Reproducing the NEB Tm calculator behavior in pydna #237

BjornFJohansson · 2024-06-25T16:39:46Z

As per the 4th Pydna meeting, it was generally agreed that Pydna and tools that depend on it would benefit from being able to simulate modern commercial Tm calculators offline.

I have compiled data around this here

The NEB.ipynb notebook contain attempts to replicate the NEB Tm calculator simply by selecting parameters in the biopython Tm module. This was successful for the standard Taq polymerase with the buffer composition stated by NEB.

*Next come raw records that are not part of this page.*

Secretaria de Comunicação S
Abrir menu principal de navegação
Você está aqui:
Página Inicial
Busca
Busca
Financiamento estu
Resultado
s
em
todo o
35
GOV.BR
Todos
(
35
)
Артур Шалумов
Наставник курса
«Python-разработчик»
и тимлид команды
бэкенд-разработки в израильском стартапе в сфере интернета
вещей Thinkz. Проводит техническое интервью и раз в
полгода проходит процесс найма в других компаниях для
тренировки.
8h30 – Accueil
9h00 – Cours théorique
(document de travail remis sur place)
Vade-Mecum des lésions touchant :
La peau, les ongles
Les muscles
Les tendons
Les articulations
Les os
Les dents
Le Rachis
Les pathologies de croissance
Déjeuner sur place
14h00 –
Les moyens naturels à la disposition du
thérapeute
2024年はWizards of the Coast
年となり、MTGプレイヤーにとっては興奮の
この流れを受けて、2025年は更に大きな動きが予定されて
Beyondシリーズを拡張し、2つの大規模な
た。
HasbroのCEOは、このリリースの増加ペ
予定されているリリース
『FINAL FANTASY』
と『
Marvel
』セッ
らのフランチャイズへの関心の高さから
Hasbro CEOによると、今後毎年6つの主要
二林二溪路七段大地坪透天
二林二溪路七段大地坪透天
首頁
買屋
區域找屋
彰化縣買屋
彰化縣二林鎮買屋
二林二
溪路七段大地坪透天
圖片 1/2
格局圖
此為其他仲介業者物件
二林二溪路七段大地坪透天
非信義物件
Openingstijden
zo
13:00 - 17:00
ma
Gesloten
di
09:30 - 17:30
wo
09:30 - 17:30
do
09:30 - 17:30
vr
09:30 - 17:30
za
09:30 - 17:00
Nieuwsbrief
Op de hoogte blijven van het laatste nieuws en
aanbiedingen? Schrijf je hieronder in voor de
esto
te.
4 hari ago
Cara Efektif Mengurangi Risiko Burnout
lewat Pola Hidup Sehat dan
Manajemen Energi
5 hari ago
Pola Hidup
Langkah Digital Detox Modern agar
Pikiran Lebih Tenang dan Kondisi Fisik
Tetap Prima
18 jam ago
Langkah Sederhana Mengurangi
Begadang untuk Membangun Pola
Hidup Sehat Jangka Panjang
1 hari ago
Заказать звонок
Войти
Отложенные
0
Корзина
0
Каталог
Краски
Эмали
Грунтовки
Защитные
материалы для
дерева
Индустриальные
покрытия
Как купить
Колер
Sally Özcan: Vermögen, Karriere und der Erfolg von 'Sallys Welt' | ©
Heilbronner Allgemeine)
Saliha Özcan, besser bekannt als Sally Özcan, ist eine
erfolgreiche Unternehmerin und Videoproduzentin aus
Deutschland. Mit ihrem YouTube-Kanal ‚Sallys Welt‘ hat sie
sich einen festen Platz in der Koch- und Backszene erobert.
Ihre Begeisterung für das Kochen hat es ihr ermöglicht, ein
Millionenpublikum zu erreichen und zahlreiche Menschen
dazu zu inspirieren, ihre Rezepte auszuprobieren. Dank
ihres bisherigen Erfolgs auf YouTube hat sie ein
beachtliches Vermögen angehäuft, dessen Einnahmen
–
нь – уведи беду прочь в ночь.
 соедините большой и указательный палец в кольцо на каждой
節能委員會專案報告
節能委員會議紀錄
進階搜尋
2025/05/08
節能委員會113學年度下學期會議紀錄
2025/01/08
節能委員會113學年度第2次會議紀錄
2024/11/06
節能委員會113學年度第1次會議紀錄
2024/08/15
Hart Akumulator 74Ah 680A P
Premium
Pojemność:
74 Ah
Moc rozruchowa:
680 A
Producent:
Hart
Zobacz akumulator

I was not able to guess the result for the Q5 polymerase. A contributing factor is the secrecy of the buffer composition.

The NEB logics seems contained in the file NEB/NEB_website/NEB Tm Calculator_files/main-3d92a74abb.js

I formatted the code with an online js formatter in the file main-3d92a74abb_formatted.js.

The variables below seem important, but I was not able to follow the logics.

r.TmCalc.prototype.nnBr
r.TmCalc.prototype.nnSa
r.TmCalc.prototype.nnde
r.TmCalc.prototype.nndhds
r.TmCalc.prototype.nnloop
r.TmCalc.prototype.nnbulge
r.TmCalc.prototype.nntmm
r.TmCalc.prototype.R=1.987,
r.TmCalc.prototype.dSBr
r.TmCalc.prototype.dSSa
r.TmCalc.prototype.dHBr
r.TmCalc.prototype.dHSa
r.TmCalc.prototype.init
r.TmCalc.prototype.saltCorrect
r.TmCalc.prototype.setCt
r.TmCalc.prototype.setMonosalt
r.TmCalc.prototype.setDisalt
r.TmCalc.prototype.setDMSO
r.TmCalc.prototype.buildPairMap

Some other people have worked on similar issues here and here

I think this is worth spending some time, since interestingly, the Thermofisher Tm calculator here gives similar, but not identical results and claims to use similar but not identical thermodynamic data.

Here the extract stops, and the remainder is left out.